§ EXTRACTED ENTRIES
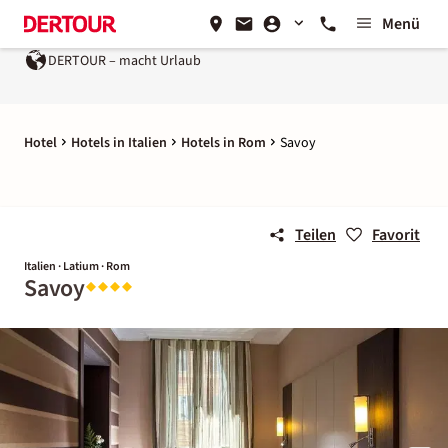
Menü
DERTOUR – macht Urlaub
Hotel
Hotels in Italien
Hotels in Rom
Savoy
Teilen
Favorit
Italien · Latium · Rom
Savoy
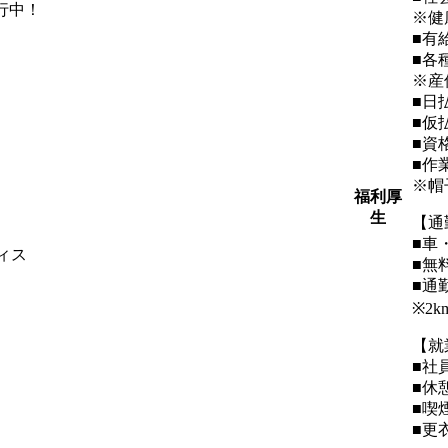
行中！
※健
■有
■各
※産
■日
■仮
■資
■作
※帽
福利厚
生
【通
■車
ィス
■無
■通
※2
【就
■社
■休
■喫
■更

§ EXERCISE
Where a line in the material contains "Italien", copy that line.

§ RESPONSE TO THE TASK
Hotels in Italien
Italien · Latium · Rom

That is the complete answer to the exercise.